ACTIVITY: Please write out exactly the line containing "Giva is thrilled to offer its customers an" below and every line after it, through the last one, but leave out any pictures.

RECORD EXTRACTS:
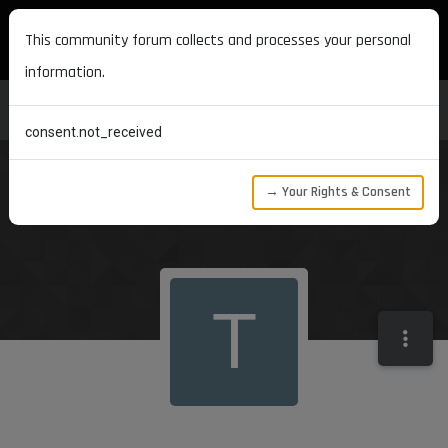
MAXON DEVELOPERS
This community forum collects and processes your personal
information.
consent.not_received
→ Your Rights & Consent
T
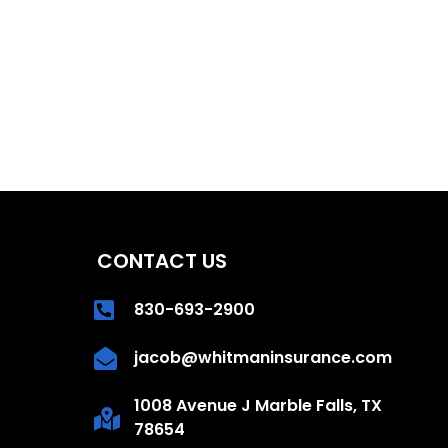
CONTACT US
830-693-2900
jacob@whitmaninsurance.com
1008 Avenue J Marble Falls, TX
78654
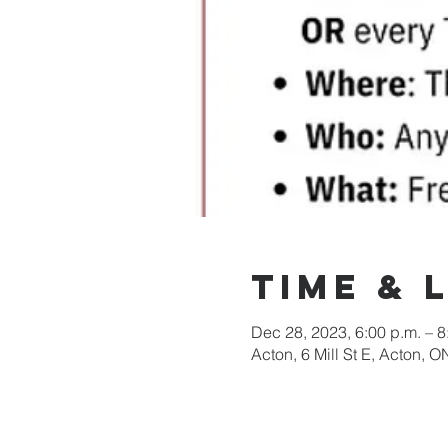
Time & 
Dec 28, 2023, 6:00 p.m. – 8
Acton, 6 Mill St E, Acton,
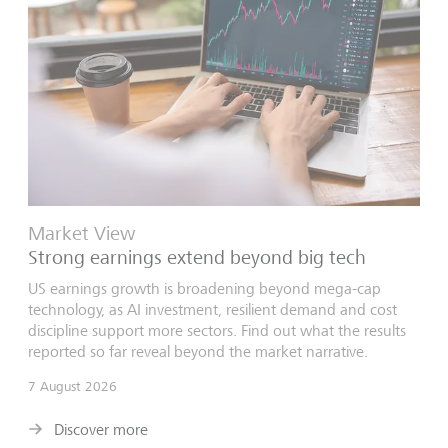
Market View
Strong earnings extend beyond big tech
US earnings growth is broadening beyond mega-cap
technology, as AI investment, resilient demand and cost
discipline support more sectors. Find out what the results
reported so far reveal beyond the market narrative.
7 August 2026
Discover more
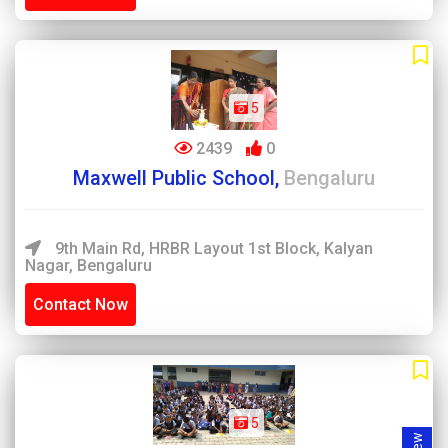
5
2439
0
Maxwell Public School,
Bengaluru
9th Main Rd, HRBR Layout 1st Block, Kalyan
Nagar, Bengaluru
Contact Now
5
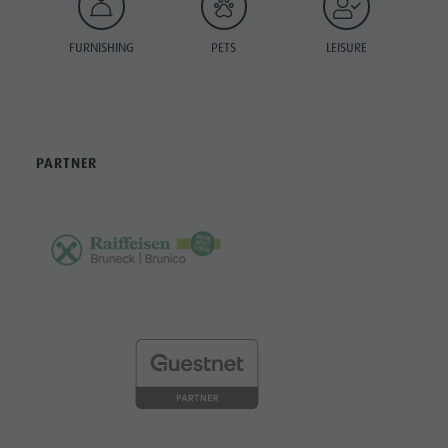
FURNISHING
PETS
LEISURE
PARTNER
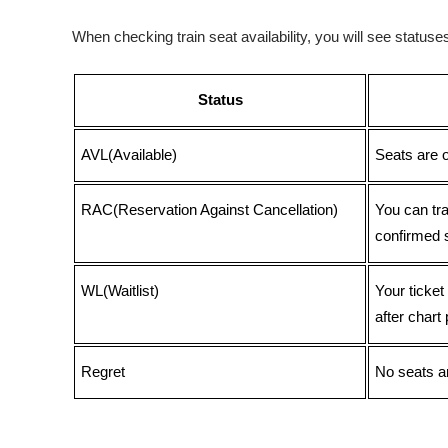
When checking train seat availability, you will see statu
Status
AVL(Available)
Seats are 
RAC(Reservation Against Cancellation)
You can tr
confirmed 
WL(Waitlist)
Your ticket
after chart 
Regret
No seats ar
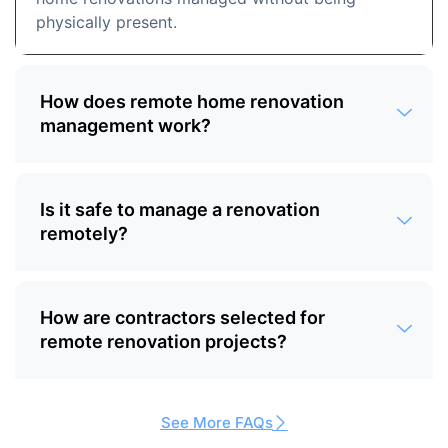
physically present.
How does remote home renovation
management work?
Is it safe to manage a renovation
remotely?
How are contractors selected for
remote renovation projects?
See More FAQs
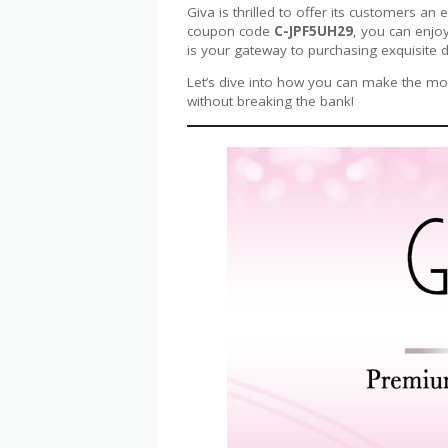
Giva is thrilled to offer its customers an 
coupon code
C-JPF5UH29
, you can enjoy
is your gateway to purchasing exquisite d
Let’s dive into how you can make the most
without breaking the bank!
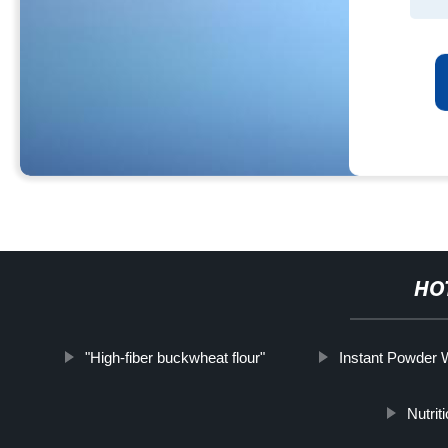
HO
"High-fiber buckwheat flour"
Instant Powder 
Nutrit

TASK SOLUTION:
Giva is thrilled to offer its customers an 
coupon code
C-JPF5UH29
, you can enjoy
is your gateway to purchasing exquisite d
Let’s dive into how you can make the most
without breaking the bank!
HO
"High-fiber buckwheat flour"
Instant Powder 
Nutrit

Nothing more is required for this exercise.